**EXERCISE AIM**
Return exactly the lines of the data below, from the one that contains "In den Warenkorb" through the final line, and leave out every picture.

/---

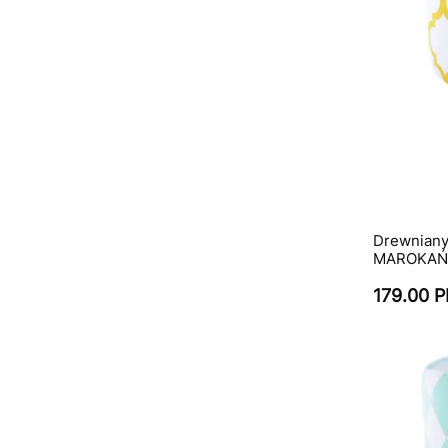
Drewniany
MAROKAŃS
179.00 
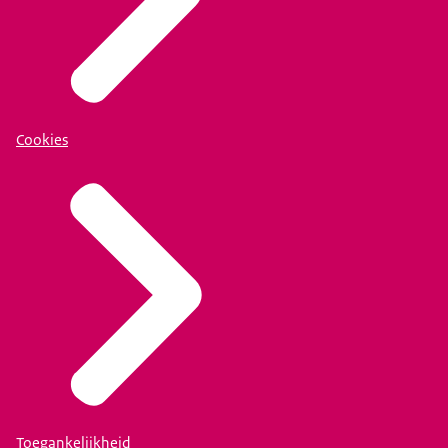
Cookies
Toegankelijkheid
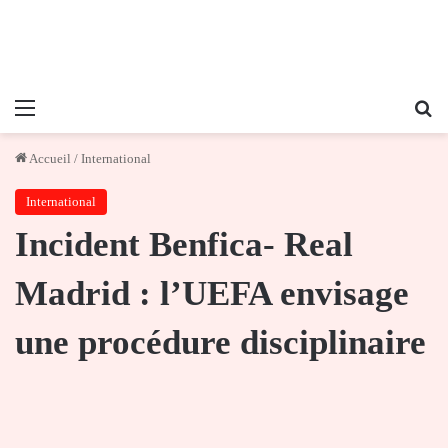
Menu
Re
Accueil
/
International
International
Incident Benfica- Real
Madrid : l’UEFA envisage
une procédure disciplinaire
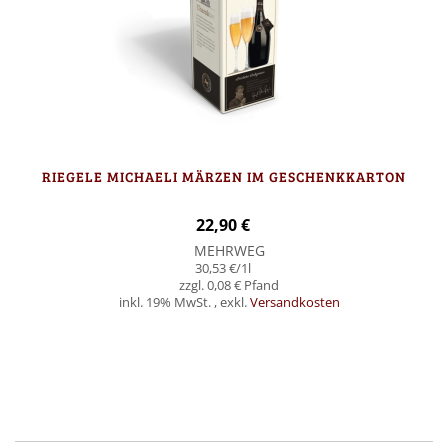
RIEGELE MICHAELI MÄRZEN IM GESCHENKKARTON
22,90 €
MEHRWEG
30,53 €
/1l
0,08 €
inkl. 19% MwSt.
,
exkl.
Versandkosten
In den Warenkorb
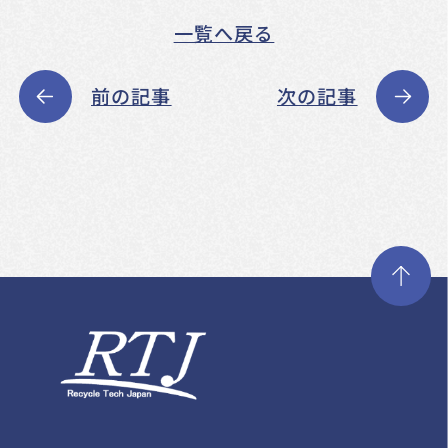
一覧へ戻る
前の記事
次の記事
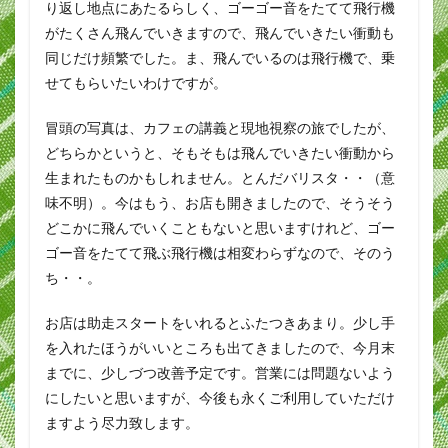
り返し地点にあたるらしく、ゴーゴー音をたてて飛行機
がたくさん飛んでいきますので、飛んでいきたい衝動も
同じだけ頻繁でした。ま、飛んでいるのは飛行機で、乗
せてもらいたいわけですが。
冒頭の写真は、カフェの講義と現地視察の旅でしたが、
どちらかというと、そもそもは飛んでいきたい衝動から
生まれたものかもしれません。とんだバリスタ・・（意
味不明）。今はもう、お店も開きましたので、そうそう
どこかに飛んでいくこともないと思いますけれど、ゴー
ゴー音をたてて飛ぶ飛行機は相変わらずなので、そのう
ち・・。
お店は助走スタートをいれるとふたつきあまり。少し手
を入れたほうがいいところも出てきましたので、今月末
までに、少しづつ改善予定です。営業には問題ないよう
にしたいと思いますが、今後も永くご利用していただけ
ますよう尽力致します。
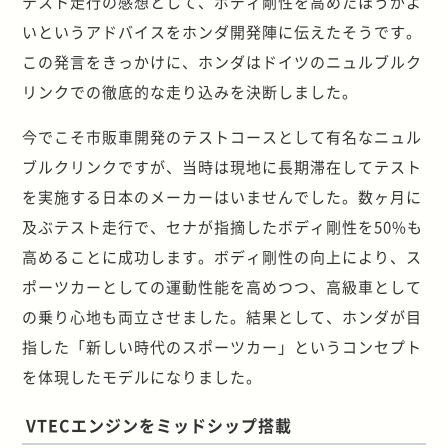
テスト走行の感想として、ボディ剛性を高めたほうがよ
いというアドバイスをホンダ開発陣に伝えたそうです。
この発言をきっかけに、ホンダはドイツのニュルブルク
リンクでの徹底的な走り込みを決断しました。
今でこそ市販車開発のテストコースとして有名なニュル
ブルクリンクですが、当時は現地に長期滞在してテスト
を実施する日本のメーカーはいませんでした。数ヶ月に
及ぶテスト走行で、セナが指摘したボディ剛性を50%も
高めることに成功します。ボディ剛性の向上により、ス
ポーツカーとしての運動性能を高めつつ、高級車として
の乗り心地も両立させました。結果として、ホンダが目
指した「新しい時代のスポーツカー」というコンセプト
を体現したモデルになりました。
VTECエンジンをミッドシップ搭載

\---

**RESPONSE BOX**
In den Warenkorb
一覧へ戻る
前の記事
次の記事
り返し地点にあたるらしく、ゴーゴー音をたてて飛行機
がたくさん飛んでいきますので、飛んでいきたい衝動も
同じだけ頻繁でした。ま、飛んでいるのは飛行機で、乗
せてもらいたいわけですが。
冒頭の写真は、カフェの講義と現地視察の旅でしたが、
どちらかというと、そもそもは飛んでいきたい衝動から
生まれたものかもしれません。とんだバリスタ・・（意
味不明）。今はもう、お店も開きましたので、そうそう
どこかに飛んでいくこともないと思いますけれど、ゴー
ゴー音をたてて飛ぶ飛行機は相変わらずなので、そのう
ち・・。
お店は助走スタートをいれるとふたつきあまり。少し手
を入れたほうがいいところも出てきましたので、今月末
までに、少しづつ改善予定です。営業には問題ないよう
にしたいと思いますが、今後も永くご利用していただけ
ますよう尽力致します。
テスト走行の感想として、ボディ剛性を高めたほうがよ
いというアドバイスをホンダ開発陣に伝えたそうです。
この発言をきっかけに、ホンダはドイツのニュルブルク
リンクでの徹底的な走り込みを決断しました。
今でこそ市販車開発のテストコースとして有名なニュル
ブルクリンクですが、当時は現地に長期滞在してテスト
を実施する日本のメーカーはいませんでした。数ヶ月に
及ぶテスト走行で、セナが指摘したボディ剛性を50%も
高めることに成功します。ボディ剛性の向上により、ス
ポーツカーとしての運動性能を高めつつ、高級車として
の乗り心地も両立させました。結果として、ホンダが目
指した「新しい時代のスポーツカー」というコンセプト
を体現したモデルになりました。
VTECエンジンをミッドシップ搭載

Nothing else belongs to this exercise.